(Items from a data source)
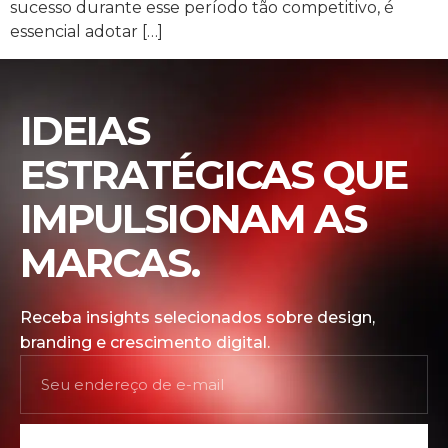
sucesso durante esse período tão competitivo, é
essencial adotar […]
IDEIAS
ESTRATÉGICAS QUE
IMPULSIONAM AS
MARCAS.
Receba insights selecionados sobre design,
branding e crescimento digital.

■ **Description of the task**
With the line containing "Receba insights selecionados" as the start and the last line of the entries as the end, print that whole span exactly.

■ **Written reply**
Receba insights selecionados sobre design,
branding e crescimento digital.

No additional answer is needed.